By Sharon Tillman, Senior Account Director
Each year as charities start budgeting for the coming financial year, I’m asked this question – is direct mail fundraising still worth the investment?
In a world where there is increasing activity in digital communications and fundraising, research shows that direct mail is alive and well. And it refuses to go away – because it works!
Pareto Benchmarking shows, year after year, that direct mail:
1. Is the second most valuable stream (next to F2F) for generating donor income.
2. Delivers the largest volume of new donors.
3. Is still the number one method used to target middle donors – those giving $1,000 – $5,000.
4. Delivers the largest pool of bequest prospects.
5. Delivers the most valuable monthly donors with the lowest attrition rates.
But in an increasingly multi-channel world, why is direct mail still the backbone of most successful fundraising programs?
1. Direct mail appeals to the donors that matter
Generation X, the Baby Boomers and the Matures make up more than half of all charitable giving in Australia.
And they’re active in the digital space and consider themselves to be ‘digitally savvy’.
But, according to Australia Post – and in line with Pareto Benchmarking findings – they still prefer direct mail to any other forms of outbound marketing or fundraising. And they’re more likely to respond to direct mail than any of the other generations – even it they sometimes give their donation online.
That’s because these are the generations that were receiving direct mail long before digital communications existed, making it all a bit more familiar.
But this doesn’t mean that our key donors only make their donations via direct mail. Research shows they’re seamlessly moving between all channels. But how they use those channels is what, as fundraisers, we must understand.
2. Direct mail drives a lot of online giving
Today, fundraising success is rarely about a single-giving channel. And attribution tracking (identifying how one channel influences responses in other channels) shows us donors are interacting with our organisations in many ways.

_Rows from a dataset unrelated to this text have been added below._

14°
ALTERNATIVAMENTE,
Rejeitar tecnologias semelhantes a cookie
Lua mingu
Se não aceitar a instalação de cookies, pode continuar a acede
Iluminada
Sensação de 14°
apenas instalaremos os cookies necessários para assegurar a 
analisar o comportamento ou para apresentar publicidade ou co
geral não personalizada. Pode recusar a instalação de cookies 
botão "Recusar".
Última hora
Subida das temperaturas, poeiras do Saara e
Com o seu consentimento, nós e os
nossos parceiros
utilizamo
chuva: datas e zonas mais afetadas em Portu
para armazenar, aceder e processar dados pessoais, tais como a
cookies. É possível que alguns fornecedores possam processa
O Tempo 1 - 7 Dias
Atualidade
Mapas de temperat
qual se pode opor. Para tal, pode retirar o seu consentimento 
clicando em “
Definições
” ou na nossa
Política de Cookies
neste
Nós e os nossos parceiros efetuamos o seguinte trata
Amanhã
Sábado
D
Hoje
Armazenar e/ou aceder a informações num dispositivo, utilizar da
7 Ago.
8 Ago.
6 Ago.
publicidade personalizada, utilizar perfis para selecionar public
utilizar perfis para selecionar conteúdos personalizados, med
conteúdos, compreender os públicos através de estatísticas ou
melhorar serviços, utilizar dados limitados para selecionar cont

At a presentation at the Non-profit Conference in Chicago, a keynote speaker showed an example from a museum that found that only about 13% of their direct mail campaign revenue could be attributed directly to the mail piece. Instead:
– Almost 40% went to on-site donations
– 26% went online
– 17% went through the retail site
– 5% telephoned their donation.
This is a clear example that shows that if you aren’t yet on board with attribution tracking and analysis, you’re most likely missing income directly related to mail.

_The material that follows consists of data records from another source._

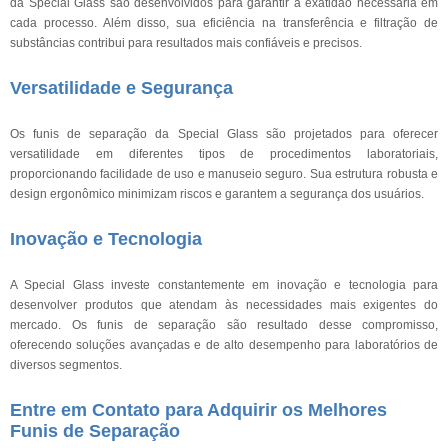
da Special Glass são desenvolvidos para garantir a exatidão necessária em
cada processo. Além disso, sua eficiência na transferência e filtração de
substâncias contribui para resultados mais confiáveis e precisos.
Versatilidade e Segurança
Os funis de separação da Special Glass são projetados para oferecer
versatilidade em diferentes tipos de procedimentos laboratoriais,
proporcionando facilidade de uso e manuseio seguro. Sua estrutura robusta e
design ergonômico minimizam riscos e garantem a segurança dos usuários.
Inovação e Tecnologia
A Special Glass investe constantemente em inovação e tecnologia para
desenvolver produtos que atendam às necessidades mais exigentes do
mercado. Os funis de separação são resultado desse compromisso,
oferecendo soluções avançadas e de alto desempenho para laboratórios de
diversos segmentos.
Entre em Contato para Adquirir os Melhores
Funis de Separação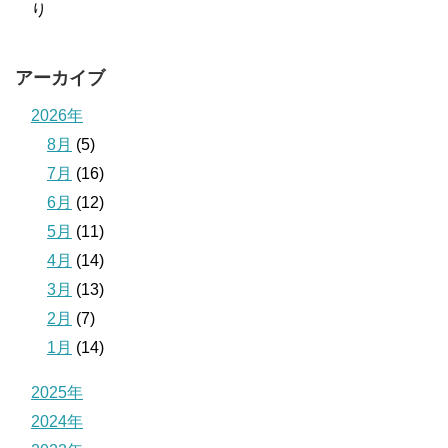
り
アーカイブ
2026年
8月
(5)
7月
(16)
6月
(12)
5月
(11)
4月
(14)
3月
(13)
2月
(7)
1月
(14)
2025年
2024年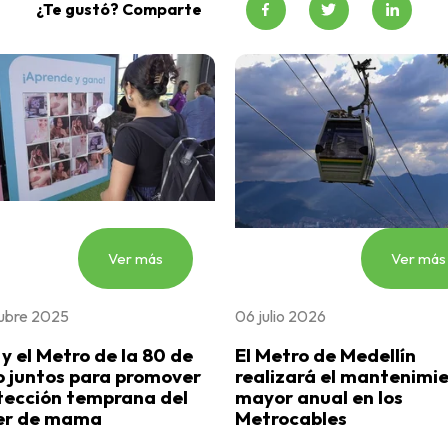
¿Te gustó? Comparte
Ver más
Ver más
ubre 2025
06 julio 2026
y el Metro de la 80 de
El Metro de Medellín
 juntos para promover
realizará el mantenimi
tección temprana del
mayor anual en los
er de mama
Metrocables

And if you don’t have that information, it’s difficult to make an informed decision about investment into a direct mail strategy.
3. The use of direct mail is changing
It’s expected that direct mail costs will continue to go up and ROI and retention will likely continue to go down. And in most instances, these are the things you can’t control.
What you can control, however, is using direct mail strategically so you can reduce your own program costs and generate the highest net revenue.
The future of direct mail is niche fundraising at volume – sending to highly targeted and qualified prospects, to get a better return from those who have been asked.
For example, Pareto works with charities that have chosen to change their strategy and reserve more of their direct mail for higher-level donors to remain cost effective, while utilising more digital communications and fundraising for lower-level donors.
But, whether you have a well-considered strategy in place, or whether you’re new to the direct mail space, my recommendations are
– Don’t view direct mail in isolation – have a strong middle donor and bequest donor program in place to capitalise.
– Be prepared to make a long-term investment into testing and monitoring – and have realistic expectations.
– Commit to investment in data analysis and insights. Good data management is the bedrock of effective direct mail. And sophistication in segmenting and targeting continues to improve.
What are Pareto’s direct mail predictions for 2019?
– Charities that focus on the donor experience and great service via all channels will have a thriving direct mail program.
– Direct mail acquisition investment will continue to move from a quantity to quality approach – fewer new donors but better lifetime value of those that are recruited.
– The focus will shift from donor numbers to donor lifetime value (and how engagement, satisfaction and commitment influence this).
– The equation of number of donors out and number of donors in no longer works – that’s because a longer-term donor is worth 3, 4 or 5 times the annual value of a new donor.
– The organisations that will thrive will be those that have:
1. A long-term direct mail strategy and budget
2. Best practice direct mail tactics (focused, tangible, targeted & personalised)
3. Additional opportunities for donors to support their cause via more asks, maintained number of asks, different ways to show support etc.